I’m in the (apparently pretty common) boat of having one of these beasts and debating whether to just leave the 8GB that shipped with it sitting on the desk. My starting point was
this set of BareFeats tests. Essentially if you have dual channel with either two (properly placed)
or four identical sticks, you get about 23GB/s. If you have mismatched dual-channel (properly placed but differently-sized sticks), you get about 19GB/s. If you install four sticks in the wrong order so you’re in single channel but have both banks available, you get about 13GB/s. Wrong order (single channel) with only two sticks is even lower, down around 10-12GB/s depending on brand.
So obviously matched sticks are best, but you take a
much bigger hit from running single channel than mismatched dual-channel; ~20% vs ~45%.
There is no practical situation where 72GB in single channel (or at lower clock speed) would be better than 64GB in dual channel. Maybe one could artificially contrive some such situation to prove a point, but not in realistic use.
I’m curious about the lower clock speed claims; I haven’t tested yet, but the 8GB stock RAM I pulled says 2666 right on it, so it seems like it shouldn’t reduce the bus speed, and the Barefeats test linked above shows essentially the same performance with 4-32-4-32 as with 3rd party (all 2666) 16-32-16-32.

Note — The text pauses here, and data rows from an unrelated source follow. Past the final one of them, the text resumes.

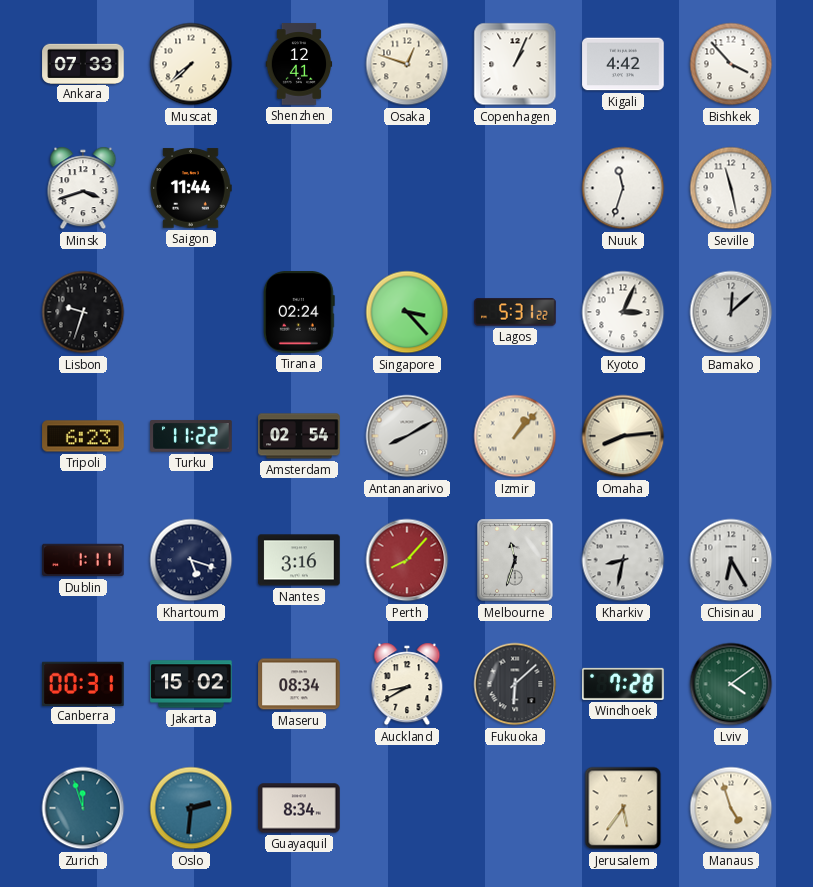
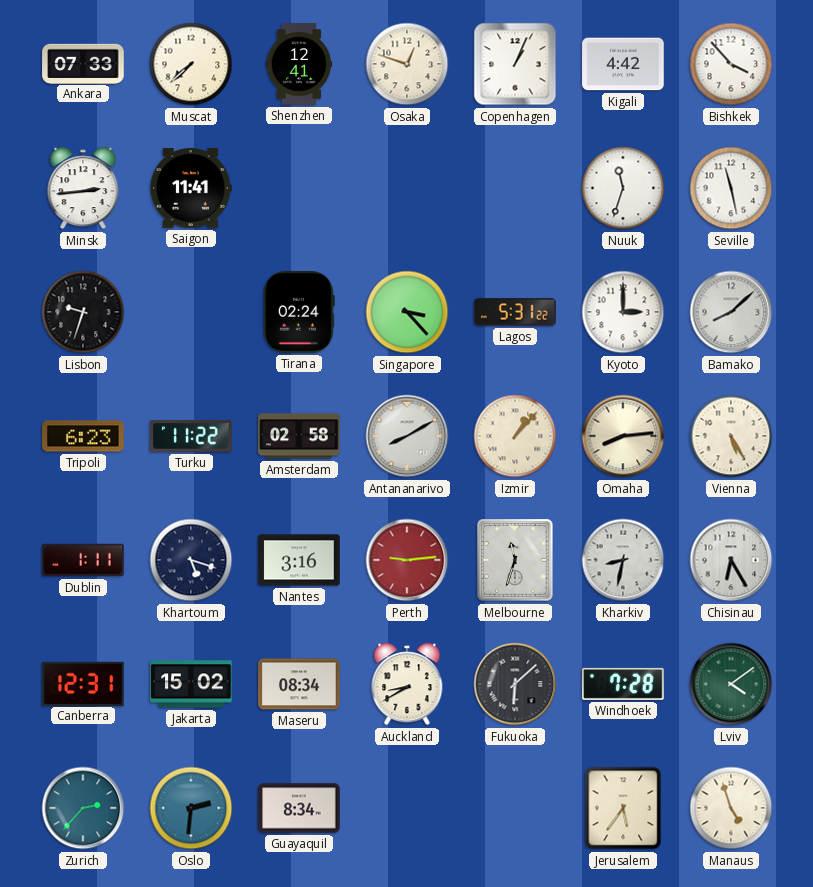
Minsk: 3:42 -> 2:44
Saigon: 11:44 -> 11:41
Kyoto: 3:04 -> 3:00
Bamako: 12:08 -> 8:08
Amsterdam: 02:54 -> 02:58
Vienna: none -> 5:25
Perth: 8:07 -> 9:14
Canberra: 00:31 -> 12:31
Zurich: 11:57 -> 2:37
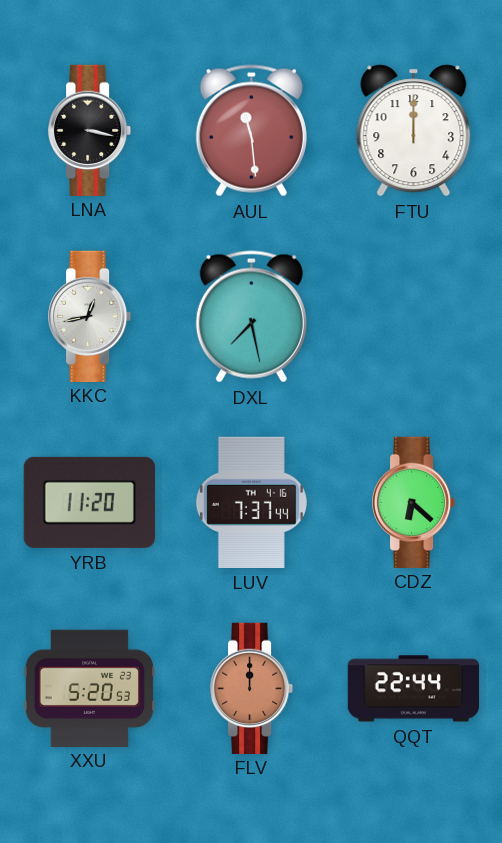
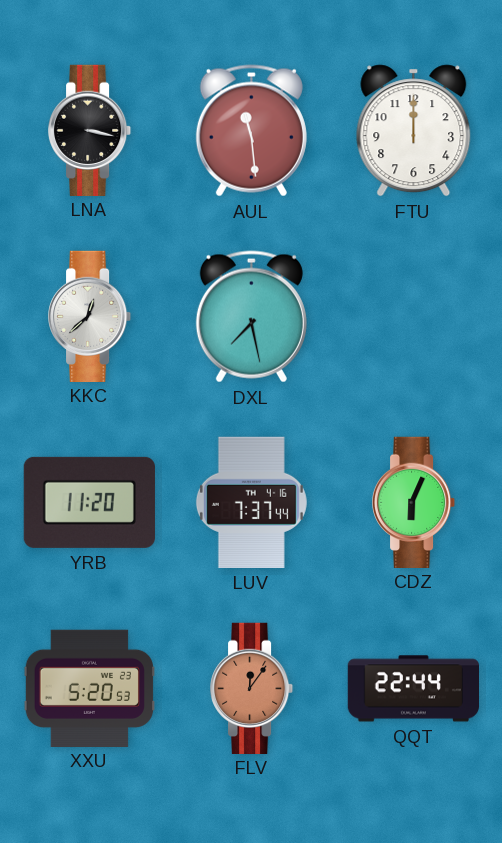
KKC: 12:43 -> 12:38
CDZ: 6:22 -> 6:04
FLV: 12:00 -> 12:06
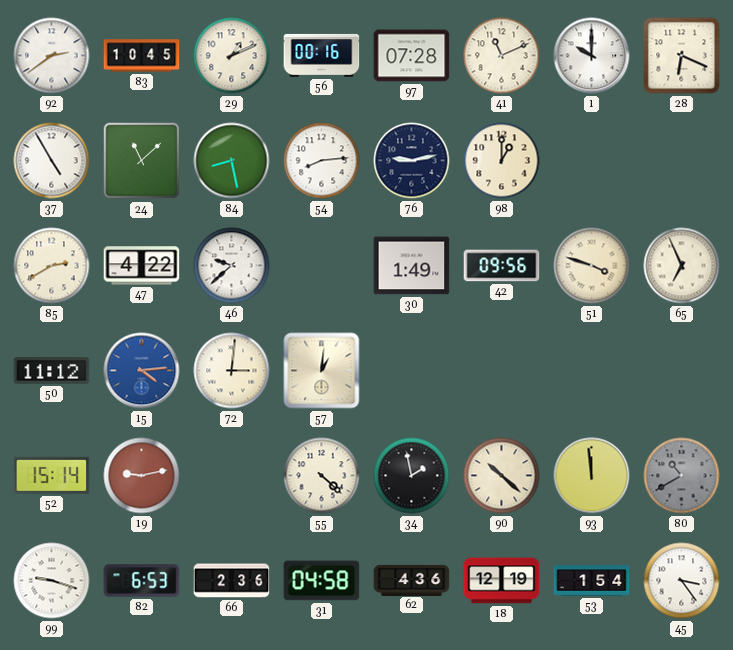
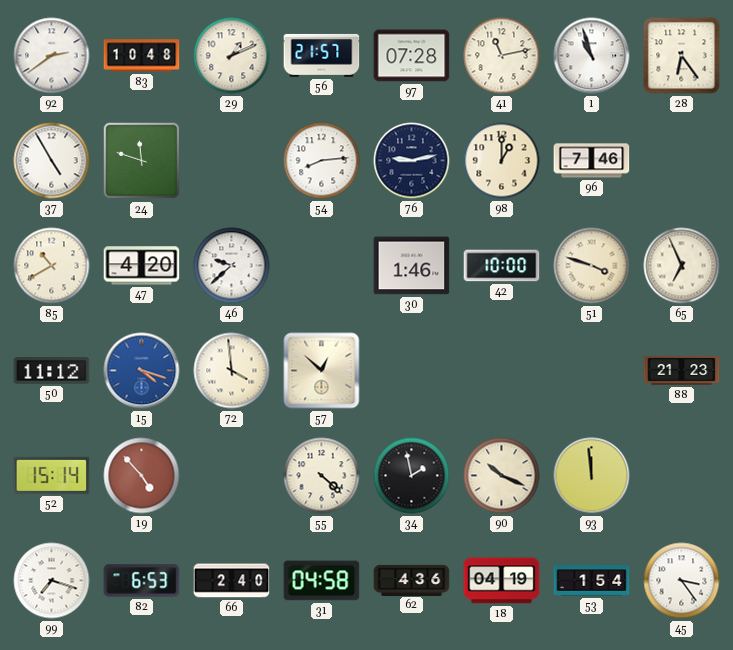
83: 10:45 -> 10:48
56: 00:16 -> 21:57
41: 11:11 -> 11:13
1: 10:00 -> 10:57
28: 6:19 -> 6:24
24: 11:08 -> 11:48
84: 8:28 -> none
96: none -> 7:46
85: 2:40 -> 10:40
47: 4:22 -> 4:20
30: 1:49 -> 1:46
42: 09:56 -> 10:00
15: 4:14 -> 4:18
72: 3:01 -> 3:59
57: 1:01 -> 12:52
88: none -> 21:23
19: 9:13 -> 4:53
90: 10:22 -> 10:19
80: 10:40 -> none
99: 9:18 -> 7:18
66: 2:36 -> 2:40
18: 12:19 -> 04:19
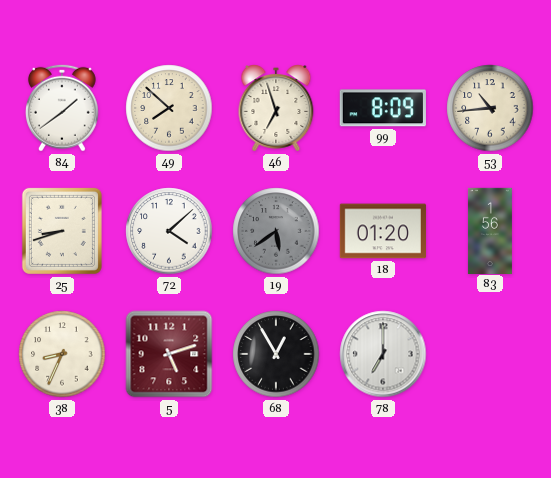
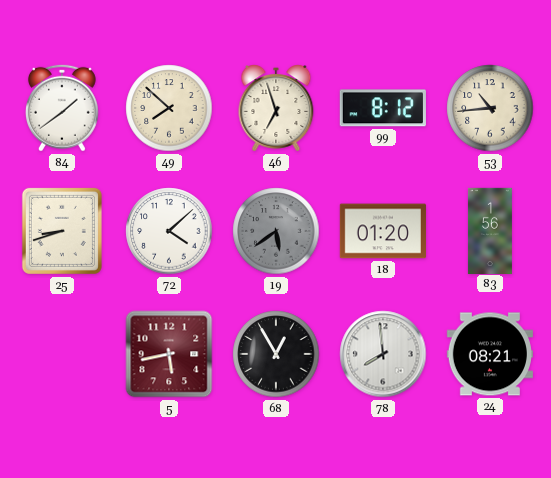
99: 8:09 -> 8:12
38: 8:34 -> none
5: 5:12 -> 5:43
78: 7:00 -> 7:59
24: none -> 08:21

In any case, it seems pretty obvious that unless your use case involves needing exactly 70GB of physical RAM to avoid swapping you will on average come out ahead nearly all the time with the faster 64GB, but I guess I’m still left wondering, from a speculative standpoint, how much real-world impact a 20% hit in RAM throughput will
really have in day-to-day “general prosumer” computing.